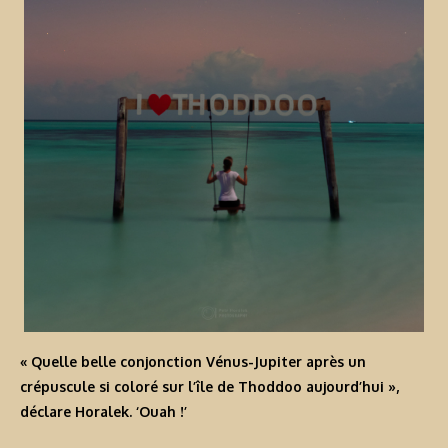
« Quelle belle conjonction Vénus-Jupiter après un
crépuscule si coloré sur l’île de Thoddoo aujourd’hui »,
déclare Horalek. ‘Ouah !’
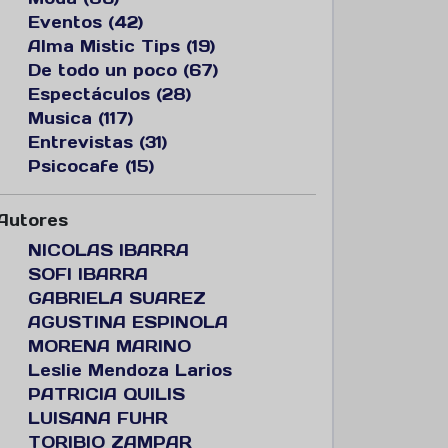
Eventos (42)
Alma Mistic Tips (19)
De todo un poco (67)
Espectáculos (28)
Musica (117)
Entrevistas (31)
Psicocafe (15)
Autores
NICOLAS IBARRA
SOFI IBARRA
GABRIELA SUAREZ
AGUSTINA ESPINOLA
MORENA MARINO
Leslie Mendoza Larios
PATRICIA QUILIS
LUISANA FUHR
TORIBIO ZAMPAR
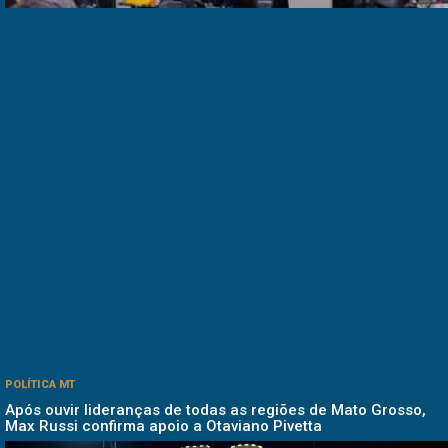
POLÍTICA MT
Após ouvir lideranças de todas as regiões de Mato Grosso,
Max Russi confirma apoio a Otaviano Pivetta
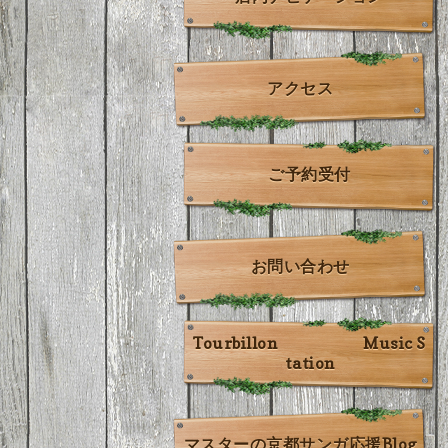
アクセス
ご予約受付
お問い合わせ
Tourbillon Music S
tation
マスターの京都サンガ応援Blog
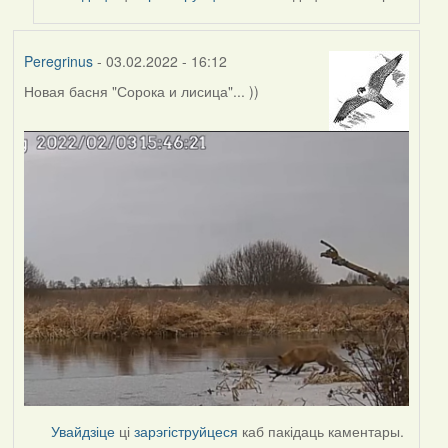
Peregrinus
- 03.02.2022 - 16:12
Новая басня "Сорока и лисица"... ))
Увайдзіце
ці
зарэгіструйцеся
каб пакідаць каментары.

[Exercise details]
Starting at the line that holds "crépuscule si coloré", repeat every line through the end of the listing exactly as written, skipping any picture.

[Exercise result]
crépuscule si coloré sur l’île de Thoddoo aujourd’hui »,
déclare Horalek. ‘Ouah !’
Eventos (42)
Alma Mistic Tips (19)
De todo un poco (67)
Espectáculos (28)
Musica (117)
Entrevistas (31)
Psicocafe (15)
Autores
NICOLAS IBARRA
SOFI IBARRA
GABRIELA SUAREZ
AGUSTINA ESPINOLA
MORENA MARINO
Leslie Mendoza Larios
PATRICIA QUILIS
LUISANA FUHR
TORIBIO ZAMPAR
POLÍTICA MT
Após ouvir lideranças de todas as regiões de Mato Grosso,
Max Russi confirma apoio a Otaviano Pivetta
アクセス
ご予約受付
お問い合わせ
Tourbillon Music S
tation
マスターの京都サンガ応援Blog
Peregrinus
- 03.02.2022 - 16:12
Новая басня "Сорока и лисица"... ))
Увайдзіце
ці
зарэгіструйцеся
каб пакідаць каментары.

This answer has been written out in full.